Content starts
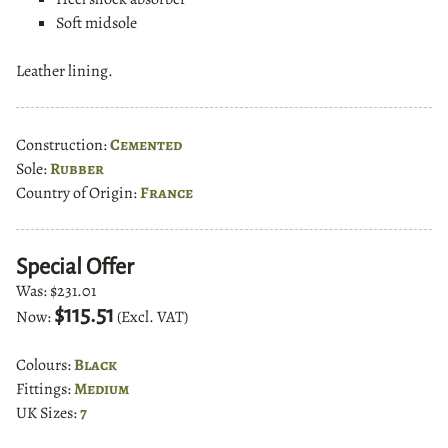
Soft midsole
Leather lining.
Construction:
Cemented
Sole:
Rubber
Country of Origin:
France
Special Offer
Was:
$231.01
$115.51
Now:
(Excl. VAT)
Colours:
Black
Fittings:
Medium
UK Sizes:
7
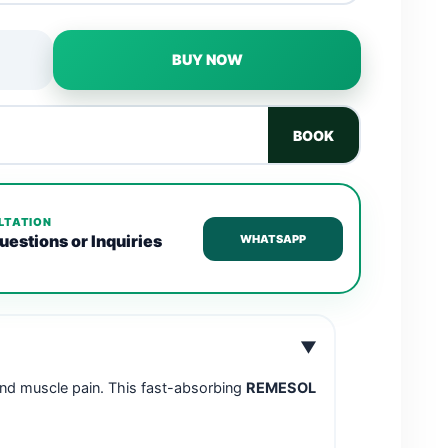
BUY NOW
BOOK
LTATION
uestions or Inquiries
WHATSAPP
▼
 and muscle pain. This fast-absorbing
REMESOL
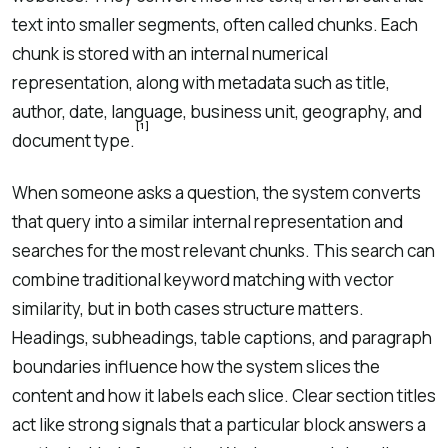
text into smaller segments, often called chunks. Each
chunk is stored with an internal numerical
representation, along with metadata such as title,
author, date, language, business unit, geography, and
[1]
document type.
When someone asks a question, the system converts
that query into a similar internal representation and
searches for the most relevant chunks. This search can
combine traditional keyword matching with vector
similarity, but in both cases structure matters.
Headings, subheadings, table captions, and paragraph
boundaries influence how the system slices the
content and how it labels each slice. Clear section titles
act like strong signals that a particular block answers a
Content ends
Content starts
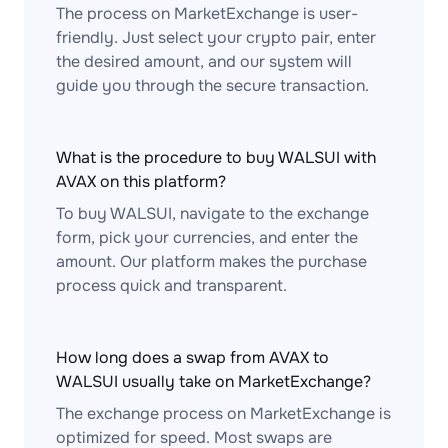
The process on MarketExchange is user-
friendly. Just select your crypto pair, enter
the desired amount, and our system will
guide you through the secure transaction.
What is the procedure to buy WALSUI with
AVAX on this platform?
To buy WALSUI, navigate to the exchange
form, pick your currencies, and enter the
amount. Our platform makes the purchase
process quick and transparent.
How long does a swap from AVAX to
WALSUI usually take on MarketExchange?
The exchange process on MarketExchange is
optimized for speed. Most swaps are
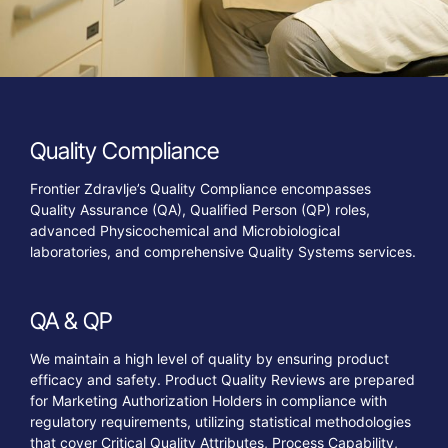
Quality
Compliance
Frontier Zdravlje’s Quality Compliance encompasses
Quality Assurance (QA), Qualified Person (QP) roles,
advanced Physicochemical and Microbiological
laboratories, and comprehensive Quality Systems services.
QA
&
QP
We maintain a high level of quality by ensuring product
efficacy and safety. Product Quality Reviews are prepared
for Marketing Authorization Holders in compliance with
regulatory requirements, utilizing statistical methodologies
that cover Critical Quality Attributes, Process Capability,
Content ends
TASK » Go through the entries above, and wherever a line holds the word "your", copy that line.

TASK RESULT »
friendly. Just select your crypto pair, enter
form, pick your currencies, and enter the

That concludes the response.